// err != nil only means "couldn't connect."
// A 500 response is NOT an error — it's a successful HTTP response with a bad status.
resp, err := client.Do(req)
if err != nil {
return fmt.Errorf("request failed: %w", err) // network error
}
defer resp.Body.Close()
if resp.StatusCode != http.StatusOK {
body, _ := io.ReadAll(resp.Body)
return fmt.Errorf("API error (status %d): %s", resp.StatusCode, string(body))
}
This is the #1 mistake Go beginners make with HTTP. err != nil only catches network failures.

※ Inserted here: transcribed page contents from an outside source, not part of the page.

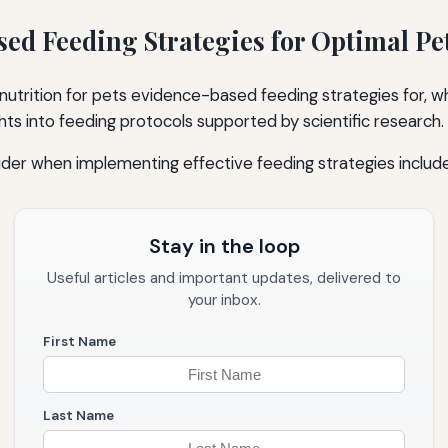
ed Feeding Strategies for Optimal Pe
 nutrition for pets evidence-based feeding strategies for, w
ts into feeding protocols supported by scientific research.
der when implementing effective feeding strategies include
Stay in the loop
Useful articles and important updates, delivered to
your inbox.
First Name
Last Name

A 404 or 500 comes back as err == nil with a non-200 status code.
type APIError struct {
StatusCode int
Message string `json:"message"`
Code string `json:"code"`
}
func (e *APIError) Error() string {
return fmt.Sprintf("API error %d (%s): %s", e.StatusCode, e.Code, e.Message)
}
func checkResponse(resp *http.Response) error {
if resp.StatusCode >= 200 && resp.StatusCode < 300 {
return nil
}
var apiErr APIError
apiErr.StatusCode = resp.StatusCode
json.NewDecoder(resp.Body).Decode(&apiErr) // best effort
return &apiErr
}
func withRetry(ctx context.Context, maxRetries int, fn func() (*http.Response, error)) (*http.Response, error) {
var lastErr error
for attempt := 0; attempt <= maxRetries; attempt++ {
resp, err := fn()
if err == nil && resp.StatusCode < 500 {
return resp, nil
}
if err != nil {
lastErr = err
} else {
resp.Body.Close()
lastErr = fmt.Errorf("server error: %d", resp.StatusCode)
}
backoff := time.Duration(1<<attempt) * 100 * time.Millisecond // 100ms, 200ms, 400ms...
select {
case <-ctx.Done():
return nil, ctx.Err()
case <-time.After(backoff):
}
}
return nil, fmt.Errorf("max retries exceeded: %w", lastErr)
}
Only retry on transient failures (5xx, timeouts). Never retry 4xx — those are your bug.